On Tue, Nov 24, 2009 at 10:33:45AM +0100, Karl Hammar wrote:
Nick Copeland:
Adrian Knoth:
I'm also somewhat interested in the network
part, I feel IPv6 could help
a lot. It supports autoconfiguration and it has decent multicast
support, so it would be possible to broadcast/multicast the streams on
the net (LAN). This could be useful if you want to access the stream at
a mixing console for a life setup and simultaneously record it on a
computer.
Put another way, it would be far more compatible if this were done over
an IP stream rather than any native ethernet stream, not least it could use
any ethernet driver that linux supports rather than a small subset of them.
Ack, a standard ip-stream is a sensible first choise.

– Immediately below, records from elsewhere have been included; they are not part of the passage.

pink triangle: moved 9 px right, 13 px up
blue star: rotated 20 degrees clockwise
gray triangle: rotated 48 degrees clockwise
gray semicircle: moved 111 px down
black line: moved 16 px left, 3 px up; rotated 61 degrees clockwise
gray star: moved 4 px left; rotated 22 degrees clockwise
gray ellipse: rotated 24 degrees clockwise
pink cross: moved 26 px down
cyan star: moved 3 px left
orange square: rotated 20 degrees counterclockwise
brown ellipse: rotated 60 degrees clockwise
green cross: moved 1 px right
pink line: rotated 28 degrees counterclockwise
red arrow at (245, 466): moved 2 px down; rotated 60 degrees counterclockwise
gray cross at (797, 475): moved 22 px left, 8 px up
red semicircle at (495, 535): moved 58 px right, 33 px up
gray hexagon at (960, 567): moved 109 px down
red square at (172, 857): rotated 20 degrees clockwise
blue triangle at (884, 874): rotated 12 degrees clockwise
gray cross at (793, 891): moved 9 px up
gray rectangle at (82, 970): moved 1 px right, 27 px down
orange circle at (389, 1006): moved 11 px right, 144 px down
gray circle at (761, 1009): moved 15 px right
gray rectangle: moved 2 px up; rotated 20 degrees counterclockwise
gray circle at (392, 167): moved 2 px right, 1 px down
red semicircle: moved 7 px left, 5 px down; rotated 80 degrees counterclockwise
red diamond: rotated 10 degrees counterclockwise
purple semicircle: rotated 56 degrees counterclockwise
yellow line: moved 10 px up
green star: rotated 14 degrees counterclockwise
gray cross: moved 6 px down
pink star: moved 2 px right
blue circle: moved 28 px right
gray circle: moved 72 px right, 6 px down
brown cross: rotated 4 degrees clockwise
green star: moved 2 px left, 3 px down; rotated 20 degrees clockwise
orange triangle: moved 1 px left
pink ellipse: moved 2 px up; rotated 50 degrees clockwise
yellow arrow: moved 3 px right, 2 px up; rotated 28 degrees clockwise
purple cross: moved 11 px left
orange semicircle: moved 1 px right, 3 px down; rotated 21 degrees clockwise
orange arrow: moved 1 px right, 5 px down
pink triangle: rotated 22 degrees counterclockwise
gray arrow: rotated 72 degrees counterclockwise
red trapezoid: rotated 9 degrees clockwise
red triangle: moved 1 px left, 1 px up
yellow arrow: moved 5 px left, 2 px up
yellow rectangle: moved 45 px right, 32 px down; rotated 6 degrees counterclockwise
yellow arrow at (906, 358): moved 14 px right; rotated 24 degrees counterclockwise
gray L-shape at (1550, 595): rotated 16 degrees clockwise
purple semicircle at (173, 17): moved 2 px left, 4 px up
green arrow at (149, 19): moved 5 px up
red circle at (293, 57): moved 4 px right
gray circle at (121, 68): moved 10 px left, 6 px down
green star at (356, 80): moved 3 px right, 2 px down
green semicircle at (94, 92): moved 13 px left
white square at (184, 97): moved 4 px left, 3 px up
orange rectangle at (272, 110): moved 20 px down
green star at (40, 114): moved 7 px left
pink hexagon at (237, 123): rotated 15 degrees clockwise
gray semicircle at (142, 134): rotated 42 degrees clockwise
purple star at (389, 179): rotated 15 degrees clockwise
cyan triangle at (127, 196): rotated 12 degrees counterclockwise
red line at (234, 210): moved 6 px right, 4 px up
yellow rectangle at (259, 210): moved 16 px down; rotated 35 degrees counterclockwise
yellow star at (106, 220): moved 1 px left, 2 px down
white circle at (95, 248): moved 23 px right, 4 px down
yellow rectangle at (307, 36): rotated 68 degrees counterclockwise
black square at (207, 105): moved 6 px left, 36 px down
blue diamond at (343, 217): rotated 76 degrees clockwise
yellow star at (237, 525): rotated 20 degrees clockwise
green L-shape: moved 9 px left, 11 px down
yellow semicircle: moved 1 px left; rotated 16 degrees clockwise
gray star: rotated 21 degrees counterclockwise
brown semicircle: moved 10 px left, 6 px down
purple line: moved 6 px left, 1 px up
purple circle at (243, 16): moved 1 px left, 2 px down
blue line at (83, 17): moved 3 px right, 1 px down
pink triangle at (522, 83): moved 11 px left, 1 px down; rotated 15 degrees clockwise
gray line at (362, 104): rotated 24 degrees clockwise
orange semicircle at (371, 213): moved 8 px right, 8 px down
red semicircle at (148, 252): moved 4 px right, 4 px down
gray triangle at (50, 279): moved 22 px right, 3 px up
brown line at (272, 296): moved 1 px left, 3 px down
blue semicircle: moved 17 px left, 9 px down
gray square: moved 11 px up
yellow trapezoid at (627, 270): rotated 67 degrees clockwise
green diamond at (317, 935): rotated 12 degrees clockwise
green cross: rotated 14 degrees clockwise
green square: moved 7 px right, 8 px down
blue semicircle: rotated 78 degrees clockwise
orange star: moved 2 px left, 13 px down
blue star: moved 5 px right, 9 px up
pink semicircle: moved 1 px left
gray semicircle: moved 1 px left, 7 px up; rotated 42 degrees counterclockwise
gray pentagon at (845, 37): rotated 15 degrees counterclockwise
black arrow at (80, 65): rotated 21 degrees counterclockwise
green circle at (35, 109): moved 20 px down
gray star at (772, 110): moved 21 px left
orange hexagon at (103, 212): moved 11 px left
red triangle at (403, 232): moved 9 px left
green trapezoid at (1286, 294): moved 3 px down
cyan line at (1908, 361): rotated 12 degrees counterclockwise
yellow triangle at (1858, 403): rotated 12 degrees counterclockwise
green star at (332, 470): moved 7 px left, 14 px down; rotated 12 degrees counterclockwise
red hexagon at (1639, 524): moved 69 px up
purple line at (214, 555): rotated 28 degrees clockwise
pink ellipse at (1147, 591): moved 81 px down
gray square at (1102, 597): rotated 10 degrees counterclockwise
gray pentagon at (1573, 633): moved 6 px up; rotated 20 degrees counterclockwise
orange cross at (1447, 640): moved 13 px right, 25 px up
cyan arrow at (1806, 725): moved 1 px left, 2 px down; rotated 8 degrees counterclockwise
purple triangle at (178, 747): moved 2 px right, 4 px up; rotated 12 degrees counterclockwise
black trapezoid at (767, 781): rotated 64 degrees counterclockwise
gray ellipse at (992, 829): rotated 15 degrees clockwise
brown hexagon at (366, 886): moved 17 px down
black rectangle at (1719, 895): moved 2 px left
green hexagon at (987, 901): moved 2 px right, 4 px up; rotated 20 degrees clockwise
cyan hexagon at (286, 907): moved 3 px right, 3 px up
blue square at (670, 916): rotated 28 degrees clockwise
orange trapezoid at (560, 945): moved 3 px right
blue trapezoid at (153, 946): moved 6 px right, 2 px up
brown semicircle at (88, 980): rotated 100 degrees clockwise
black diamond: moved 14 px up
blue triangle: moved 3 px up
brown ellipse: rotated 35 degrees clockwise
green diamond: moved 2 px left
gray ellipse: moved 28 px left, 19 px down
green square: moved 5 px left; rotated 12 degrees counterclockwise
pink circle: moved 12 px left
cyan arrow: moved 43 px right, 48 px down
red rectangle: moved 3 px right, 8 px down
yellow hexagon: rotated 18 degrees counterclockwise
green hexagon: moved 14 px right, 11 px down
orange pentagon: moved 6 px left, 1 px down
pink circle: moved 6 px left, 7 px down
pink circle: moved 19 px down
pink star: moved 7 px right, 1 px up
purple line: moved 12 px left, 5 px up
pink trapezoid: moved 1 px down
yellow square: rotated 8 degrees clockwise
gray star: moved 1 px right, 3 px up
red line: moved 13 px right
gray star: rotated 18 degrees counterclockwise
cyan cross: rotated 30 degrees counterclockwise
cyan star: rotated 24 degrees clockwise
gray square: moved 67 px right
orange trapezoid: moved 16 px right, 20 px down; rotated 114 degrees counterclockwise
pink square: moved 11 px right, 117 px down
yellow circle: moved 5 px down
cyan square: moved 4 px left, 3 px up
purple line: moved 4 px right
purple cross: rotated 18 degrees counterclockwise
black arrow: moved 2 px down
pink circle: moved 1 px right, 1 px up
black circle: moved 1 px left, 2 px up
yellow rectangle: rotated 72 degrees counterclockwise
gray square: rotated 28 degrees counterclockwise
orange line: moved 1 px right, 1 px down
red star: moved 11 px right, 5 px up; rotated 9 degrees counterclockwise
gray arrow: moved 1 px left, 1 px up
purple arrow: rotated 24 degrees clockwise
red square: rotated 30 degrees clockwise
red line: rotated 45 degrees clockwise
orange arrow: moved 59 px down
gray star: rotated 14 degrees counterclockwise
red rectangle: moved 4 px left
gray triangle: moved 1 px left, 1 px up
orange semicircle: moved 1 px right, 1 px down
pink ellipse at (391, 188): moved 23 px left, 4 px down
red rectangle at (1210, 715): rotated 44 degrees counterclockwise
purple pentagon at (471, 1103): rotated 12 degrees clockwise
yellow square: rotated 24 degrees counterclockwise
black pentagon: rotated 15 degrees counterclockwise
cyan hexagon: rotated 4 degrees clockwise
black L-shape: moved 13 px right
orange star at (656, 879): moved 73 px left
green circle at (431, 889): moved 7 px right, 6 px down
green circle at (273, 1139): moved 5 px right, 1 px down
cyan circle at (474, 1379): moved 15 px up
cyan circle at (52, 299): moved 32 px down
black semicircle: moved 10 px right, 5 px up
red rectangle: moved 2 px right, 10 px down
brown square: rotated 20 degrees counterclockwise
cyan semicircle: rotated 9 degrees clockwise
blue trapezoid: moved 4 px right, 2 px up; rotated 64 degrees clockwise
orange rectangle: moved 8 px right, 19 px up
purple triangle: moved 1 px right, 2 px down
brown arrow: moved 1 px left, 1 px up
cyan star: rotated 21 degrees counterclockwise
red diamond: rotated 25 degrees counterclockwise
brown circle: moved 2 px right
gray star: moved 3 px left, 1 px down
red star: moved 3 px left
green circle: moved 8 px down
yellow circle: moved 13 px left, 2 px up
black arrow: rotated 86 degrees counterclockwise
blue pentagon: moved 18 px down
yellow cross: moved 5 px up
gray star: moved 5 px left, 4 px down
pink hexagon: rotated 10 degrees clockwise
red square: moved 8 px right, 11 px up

Perhaps the project needs to be specified with
regards to its goals?
...
My goals is "just" to extend another project (industrial i/o).
What would your goals be ?
Shall we decide on a single mailing list ?
IIRC the motivation for this was:
1) Firewire is going away on laptops
2) USB 2.0 is proprietary and non-standard
3) Because of (1) and (2), Linux Audio users will soon be left without any way to do
multichannel recording on laptops.
The original thread converged on a goal pretty quickly: an inexpensive, multi-channel
audio interface which is open hardware and software, and uses Gig Ethernet as its physical
connection method.
So, if I were going to put the goal simply: I'd like a Focusrite Saffire (or
equivalent) that runs over Ethernet, please :-) Price-wise, it'd be nice if it cost
the same or less than equivalent USB 2.0 product. Latency-wise, comparable with USB 2.0.
In terms of how many I/O, I think that was still being calculated and experimentation was
going to be required. Obviously options for 4, 8, or 16 I/O would be nice.